#### GIVEN RECORDS
/---

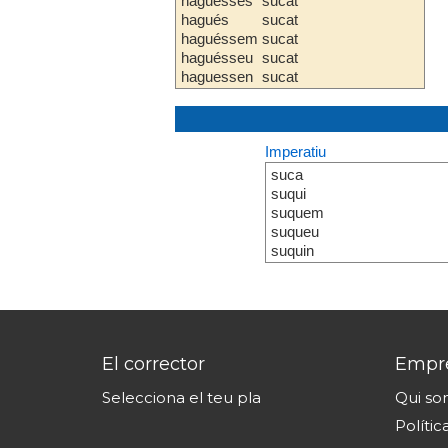
haguesses
sucat
hagués
sucat
haguéssem
sucat
haguésseu
sucat
haguessen
sucat
Imperatiu
suca
suqui
suquem
suqueu
suquin
El corrector
Empr
Selecciona el teu pla
Qui s
Polític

\---

#### PROBLEM TO SOLVE
All of the entries need to be retyped word for word, pictures excluded.

#### ANSWER TO THIS EXERCISE
haguesses
sucat
hagués
sucat
haguéssem
sucat
haguésseu
sucat
haguessen
sucat
Imperatiu
suca
suqui
suquem
suqueu
suquin
El corrector
Empr
Selecciona el teu pla
Qui s
Polític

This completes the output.